To determine the percentage composition of nitrogen in the organic compound using Dumas' method, we follow these steps:

1. First, calculate the pressure of nitrogen gas collected. Atmospheric pressure is given as 715 mm Hg and the aqueous tension (pressure exerted by water vapor at 300 K) is 15 mm Hg. So, the pressure due to nitrogen alone is: \(P_{\text{N}_2} = 715 \text{ mm Hg} - 15 \text{ mm Hg} = 700 \text{ mm Hg}\).
2. Convert this pressure into atm for calculation.

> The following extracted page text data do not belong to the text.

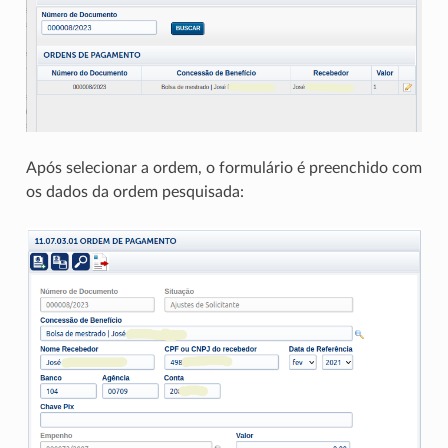
Após selecionar a ordem, o formulário é preenchido com
os dados da ordem pesquisada:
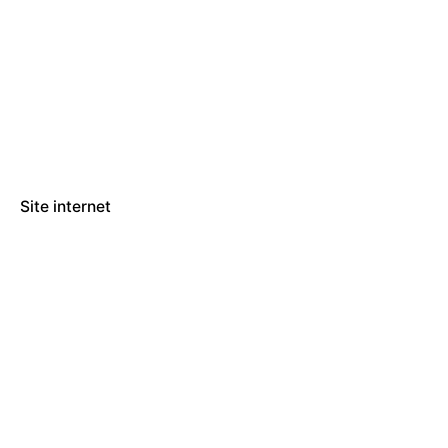
Site internet
Société de
Rhumatologie de
l’Ouest (SRO)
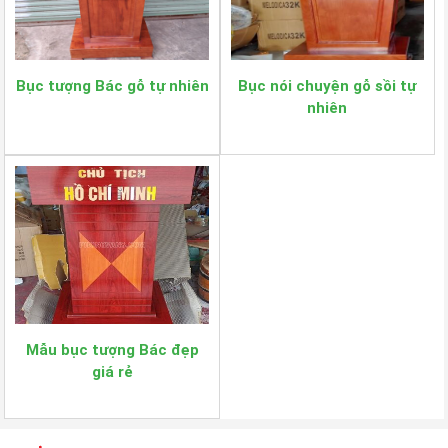
Bục tượng Bác gỗ tự nhiên
Bục nói chuyện gỗ sồi tự
nhiên
Mẫu bục tượng Bác đẹp
giá rẻ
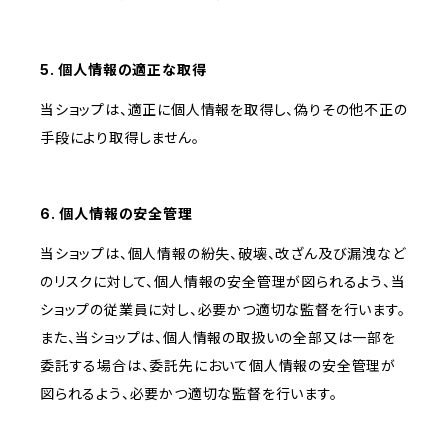
5. 個人情報の適正な取得
当ショップは、適正に個人情報を取得し、偽りその他不正の
手段により取得しません。
6. 個人情報の安全管理
当ショップは、個人情報の紛失、破壊、改ざん及び漏洩など
のリスクに対して、個人情報の安全管理が図られるよう、当
ショップの従業員に対し、必要かつ適切な監督を行います。
また、当ショップは、個人情報の取扱いの全部又は一部を
委託する場合は、委託先において個人情報の安全管理が
図られるよう、必要かつ適切な監督を行います。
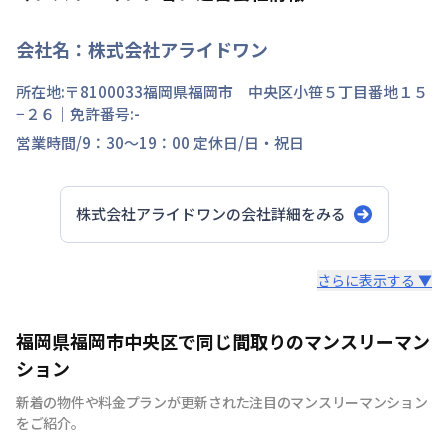
会社名：
株式会社アライドワン
所在地:〒
8100033
福岡県
福岡市 中央区
小笹
５丁目
番地
１５
−２６
｜免許番号:
-
営業時間/
9：30～19：00
定休日/
日・祝日
株式会社アライドワン
の会社詳細をみる
スタッフからのコメント
さらに表示する ▼
私たちは福岡の街が大好きです。だからこそ知って欲しい
福岡県福岡市中央区で同じ間取りのマンスリーマン
福岡の魅力。 滞在中の宿泊費を少しでも安く抑える事に
ション
より魅力ある福岡を大いに満喫していただきたいから。
新着の物件や料金プランが更新された注目のマンスリーマンション
それが私たちの想いです。
をご紹介。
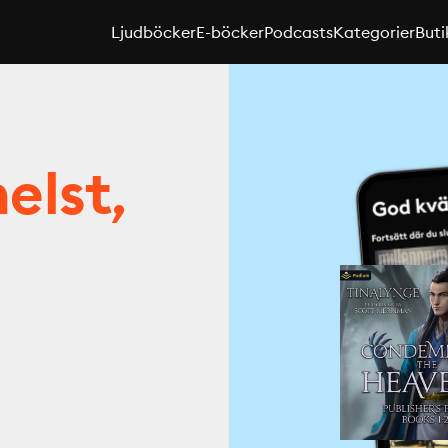
Ljudböcker
E-böcker
Podcasts
Kategorier
Buti
elst,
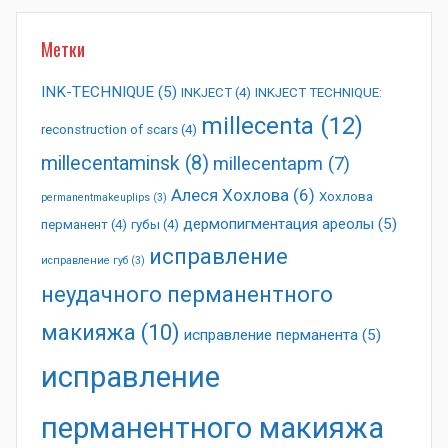
Метки
INK-TECHNIQUE
(5)
INKJECT
(4)
INKJECT TECHNIQUE:
millecenta
(12)
reconstruction of scars
(4)
millecentaminsk
(8)
millecentapm
(7)
Алеся Хохлова
(6)
Хохлова
permanentmakeuplips
(3)
дермопигментация ареолы
(5)
перманент
(4)
губы
(4)
исправление
исправление губ
(3)
неудачного перманентного
макияжа
(10)
исправление перманента
(5)
исправление
перманентного макияжа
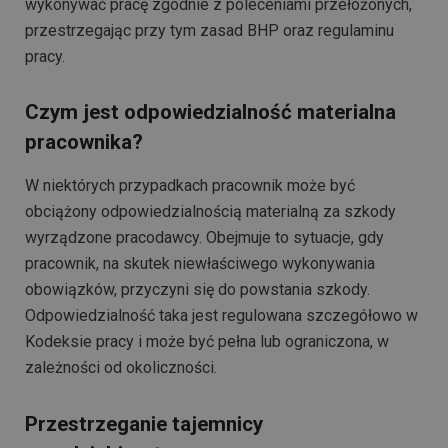
wykonywać pracę zgodnie z poleceniami przełożonych,
przestrzegając przy tym zasad BHP oraz regulaminu
pracy.
Czym jest odpowiedzialność materialna
pracownika?
W niektórych przypadkach pracownik może być
obciążony odpowiedzialnością materialną za szkody
wyrządzone pracodawcy. Obejmuje to sytuacje, gdy
pracownik, na skutek niewłaściwego wykonywania
obowiązków, przyczyni się do powstania szkody.
Odpowiedzialność taka jest regulowana szczegółowo w
Kodeksie pracy i może być pełna lub ograniczona, w
zależności od okoliczności.
Przestrzeganie tajemnicy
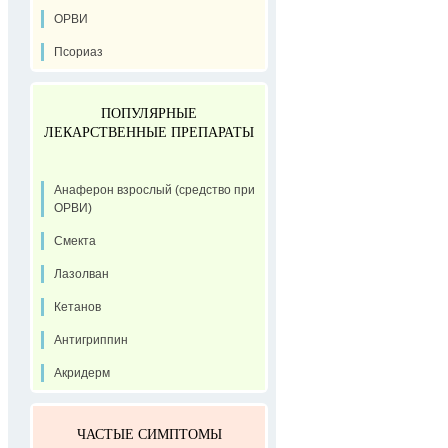
ОРВИ
Псориаз
ПОПУЛЯРНЫЕ
ЛЕКАРСТВЕННЫЕ ПРЕПАРАТЫ
Анаферон взрослый (средство при
ОРВИ)
Смекта
Лазолван
Кетанов
Антигриппин
Акридерм
ЧАСТЫЕ СИМПТОМЫ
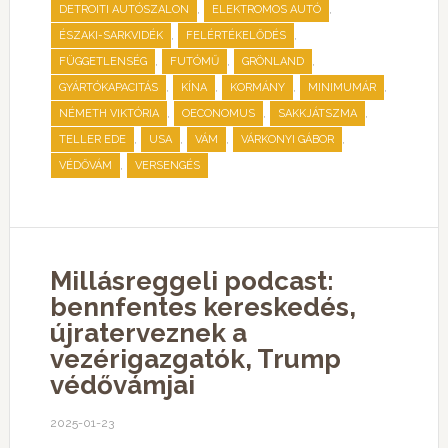
,
,
DETROITI AUTÓSZALON
ELEKTROMOS AUTÓ
,
,
ÉSZAKI-SARKVIDÉK
FELÉRTÉKELŐDÉS
,
,
,
FÜGGETLENSÉG
FUTÓMŰ
GRÖNLAND
,
,
,
,
GYÁRTÓKAPACITÁS
KÍNA
KORMÁNY
MINIMUMÁR
,
,
,
NÉMETH VIKTÓRIA
OECONOMUS
SAKKJÁTSZMA
,
,
,
,
TELLER EDE
USA
VÁM
VÁRKONYI GÁBOR
,
VÉDŐVÁM
VERSENGÉS
Millásreggeli podcast:
bennfentes kereskedés,
újraterveznek a
vezérigazgatók, Trump
védővámjai
2025-01-23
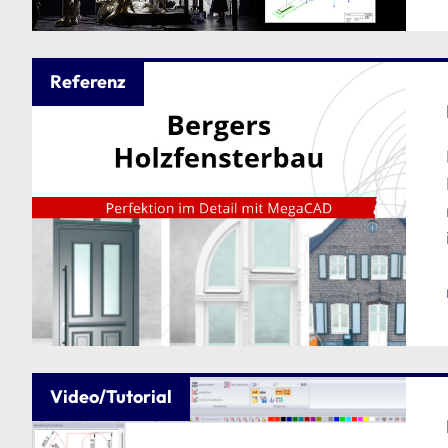
Referenz
Video/Tutorial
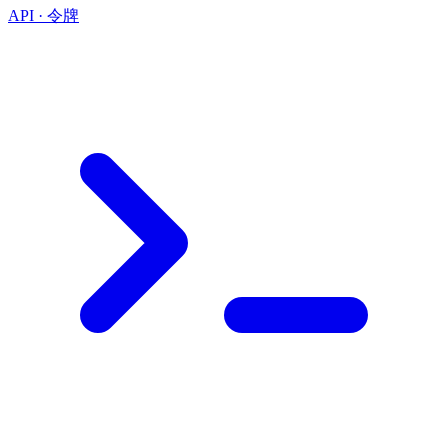
API · 令牌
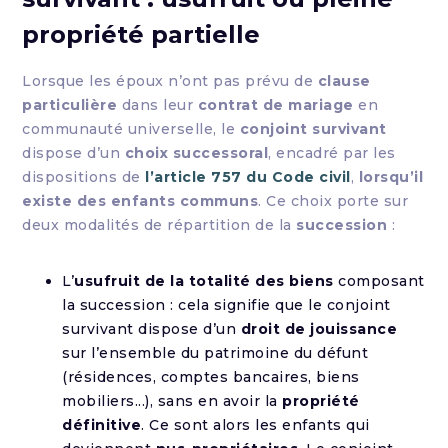
propriété partielle
Lorsque les époux n’ont pas prévu de
clause
particulière
dans leur
contrat de mariage
en
communauté universelle, le
conjoint survivant
dispose d’un
choix successoral
, encadré par les
dispositions de
l’article 757 du Code civil
,
lorsqu’il
existe des enfants communs
. Ce choix porte sur
deux modalités de répartition de la
succession
:
L’
usufruit de la totalité des biens
composant
la succession : cela signifie que le conjoint
survivant dispose d’un
droit de jouissance
sur l’ensemble du patrimoine du défunt
(résidences, comptes bancaires, biens
mobiliers...), sans en avoir la
propriété
définitive
. Ce sont alors les enfants qui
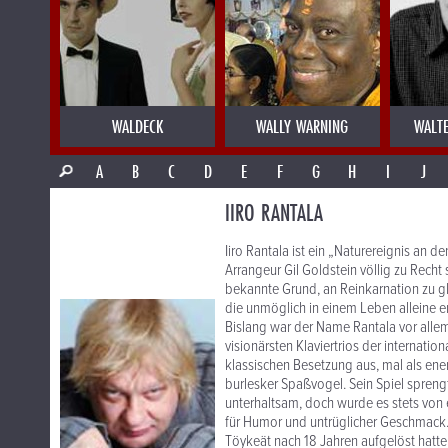
WALDECK
WALLY WARNING
WALT
A
B
C
D
E
F
G
H
I
J
IIRO RANTALA
Iiro Rantala ist ein „Naturereignis an d
Arrangeur Gil Goldstein völlig zu Recht s
bekannte Grund, an Reinkarnation zu gla
die unmöglich in einem Leben alleine e
Bislang war der Name Rantala vor alle
visionärsten Klaviertrios der internatio
klassischen Besetzung aus, mal als ene
burlesker Spaßvogel. Sein Spiel spreng
unterhaltsam, doch wurde es stets vo
für Humor und untrüglicher Geschmack. 
Töykeät nach 18 Jahren aufgelöst hatte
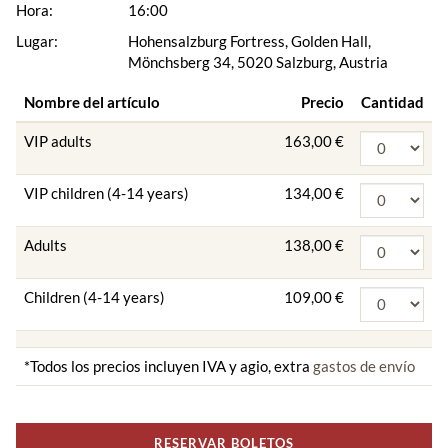
Hora:
16:00
Lugar:
Hohensalzburg Fortress, Golden Hall,
Mönchsberg 34, 5020 Salzburg, Austria
Nombre del artículo
Precio
Cantidad
VIP adults
163,00 €
VIP children (4-14 years)
134,00 €
Adults
138,00 €
Children (4-14 years)
109,00 €
*Todos los precios incluyen IVA y agio, extra
gastos de envío
RESERVAR BOLETOS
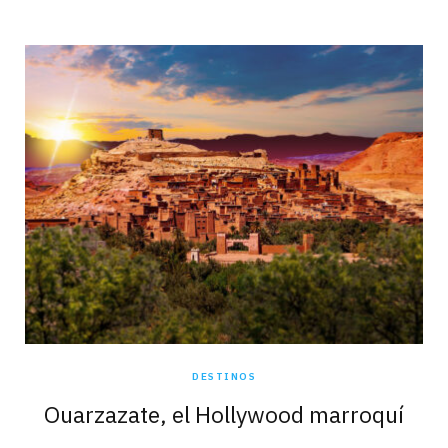
DESTINOS
Ouarzazate, el Hollywood marroquí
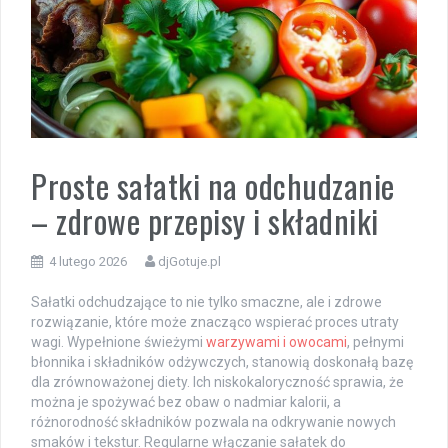
Proste sałatki na odchudzanie
– zdrowe przepisy i składniki
4 lutego 2026
djGotuje.pl
Sałatki odchudzające to nie tylko smaczne, ale i zdrowe
rozwiązanie, które może znacząco wspierać proces utraty
wagi. Wypełnione świeżymi
warzywami i owocami
, pełnymi
błonnika i składników odżywczych, stanowią doskonałą bazę
dla zrównoważonej diety. Ich niskokaloryczność sprawia, że
można je spożywać bez obaw o nadmiar kalorii, a
różnorodność składników pozwala na odkrywanie nowych
smaków i tekstur. Regularne włączanie sałatek do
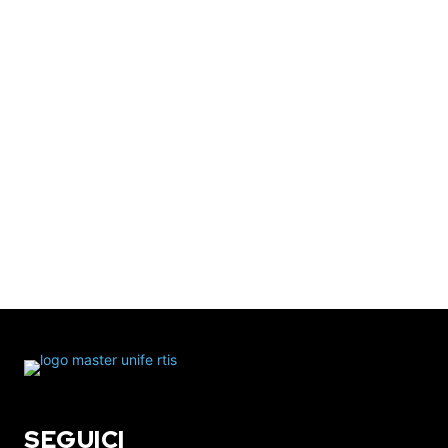
SEGUICI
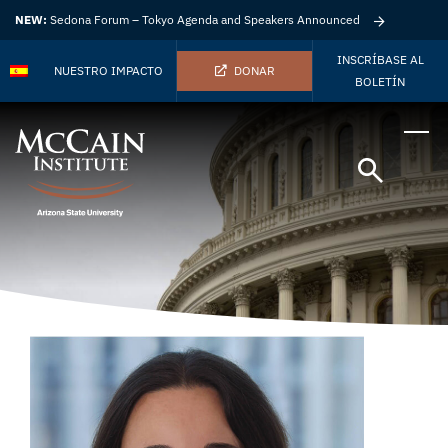
NEW:
Sedona Forum – Tokyo Agenda and Speakers Announced
INSCRÍBASE AL
NUESTRO IMPACTO
DONAR
BOLETÍN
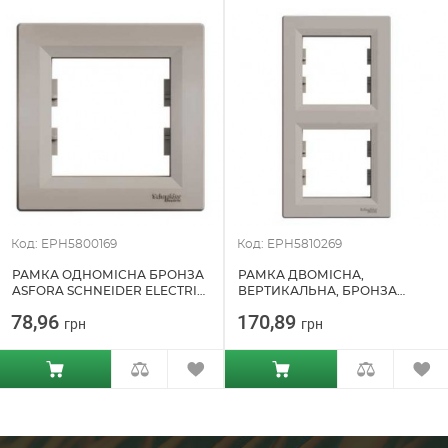
Код: EPH5800169
Код: EPH5810269
РАМКА ОДНОМІСНА БРОНЗА
РАМКА ДВОМІСНА,
ASFORA SCHNEIDER ELECTRIC
ВЕРТИКАЛЬНА, БРОНЗА
(EPH5800169)
ASFORA SCHNEIDER ELECTRIC
78,96
170,89
грн
грн
(EPH5810269)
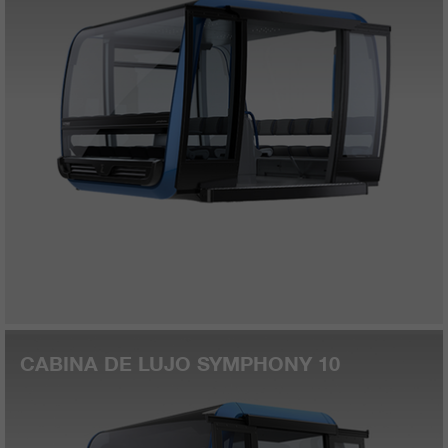
CABINA DE LUJO SYMPHONY 10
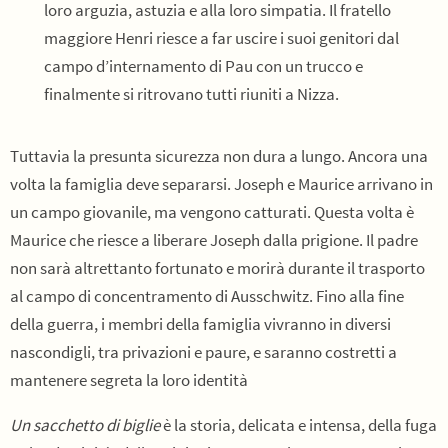
loro arguzia, astuzia e alla loro simpatia. Il fratello
maggiore Henri riesce a far uscire i suoi genitori dal
campo d’internamento di Pau con un trucco e
finalmente si ritrovano tutti riuniti a Nizza.
Tuttavia la presunta sicurezza non dura a lungo. Ancora una
volta la famiglia deve separarsi. Joseph e Maurice arrivano in
un campo giovanile, ma vengono catturati. Questa volta è
Maurice che riesce a liberare Joseph dalla prigione. Il padre
non sarà altrettanto fortunato e morirà durante il trasporto
al campo di concentramento di Ausschwitz. Fino alla fine
della guerra, i membri della famiglia vivranno in diversi
nascondigli, tra privazioni e paure, e saranno costretti a
mantenere segreta la loro identità
Un sacchetto di biglie
è la storia, delicata e intensa, della fuga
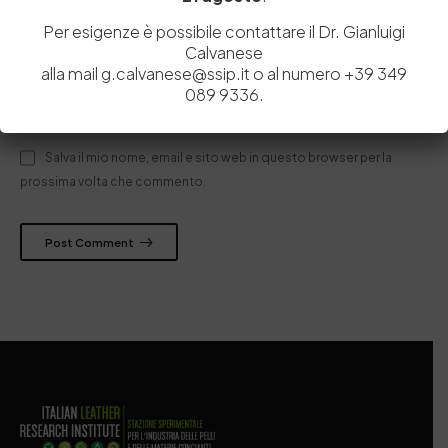
Per esigenze è possibile contattare il Dr. Gianluigi
Calvanese
alla mail g.calvanese@ssip.it o al numero +39 349
089 9336.
Salva il mio nome, email e sito web in questo browser per la
prossima volta che commento.
Post Comment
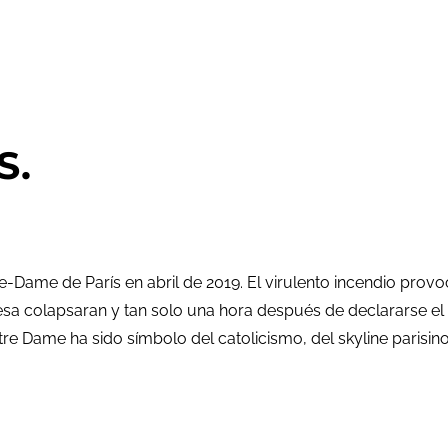
S.
tre-Dame de París en abril de 2019. El virulento incendio pro
rancesa colapsaran y tan solo una hora después de declararse e
re Dame ha sido símbolo del catolicismo, del skyline paris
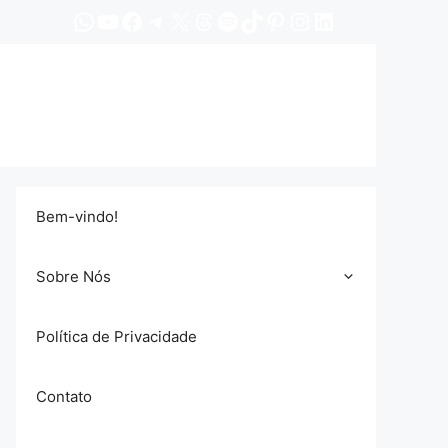
WhatsApp
YouTube
Facebook
Telegram
X
Threads
Spotify
TikTok
Pinterest
Instagram
LinkedIn
Bem-vindo!
Sobre Nós
Política de Privacidade
Contato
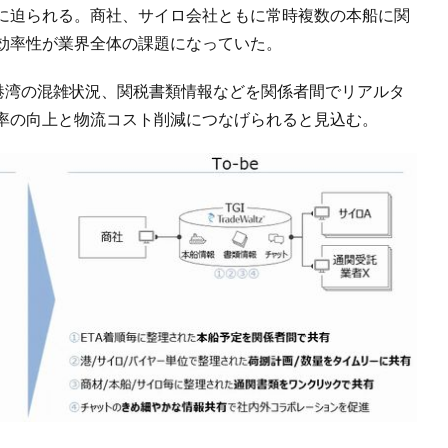
に迫られる。商社、サイロ会社ともに常時複数の本船に関
効率性が業界全体の課題になっていた。
、港湾の混雑状況、関税書類情報などを関係者間でリアルタ
率の向上と物流コスト削減につなげられると見込む。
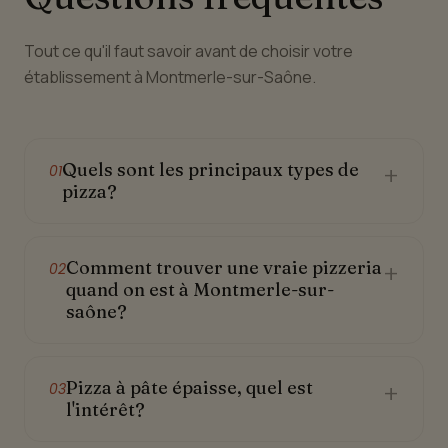
Tout ce qu'il faut savoir avant de choisir votre
établissement à Montmerle-sur-Saône.
Quels sont les principaux types de
+
01
pizza?
Comment trouver une vraie pizzeria
+
02
quand on est à Montmerle-sur-
saône?
Pizza à pâte épaisse, quel est
+
03
l'intérêt?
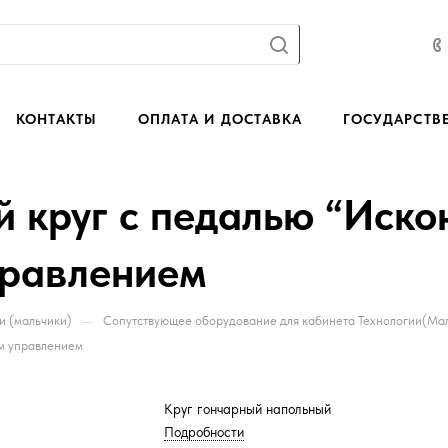
КОНТАКТЫ
ОПЛАТА И ДОСТАВКА
ГОСУДАРСТВ
 круг с педалью “Иско
равлением
—
и (мальчики)
Сопутствующее оборудование для кабинета Технологии(Ма
м управлением
Круг гончарный напольный
Подробности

Given that 1 atm = 760 mm Hg, we have: \(P_{\text{N}_2} = \frac{700}{760} \text{ atm}\).
3. The volume of nitrogen collected is given as 60 mL, which we convert to liters: \(V = 60 \times 10^{-3} \text{ L}\).
4. Use the ideal gas equation \(PV = nRT\) to find the number of moles of nitrogen, \(n\). Here, the universal gas constant \(R = 0.0821 \text{ L atm K}^{-1} \text{ mol}^{-1}\) and the temperature \(T = 300 \text{ K}\). \(n = \frac{P \times V}{R \times T} = \frac{\left( \frac{700}{760} \right) \times 60 \times 10^{-3}}{0.0821 \times 300}\).
5. Calculating the above expression: \(n \approx 0.00229 \text{ mol}\).
6. The molar mass of nitrogen gas \((N_2)\) is 28 g/mol, so the mass of nitrogen is: \(\text{mass of } N_2 = n \times 28 = 0.00229 \times 28 \approx 0.06412 \text{ g}\).
7. Now, calculate the percentage of nitrogen in the compound: \(\text{Percentage of Nitrogen} = \left( \frac{\text{mass of } N_2}{\text{mass of compound}} \right) \times 100 = \left( \frac{0.06412}{0.4} \right) \times 100\).
8. This calculation gives: \(\approx 15.71\%\).

Therefore, the percentage composition of nitrogen in the compound is 15.71%.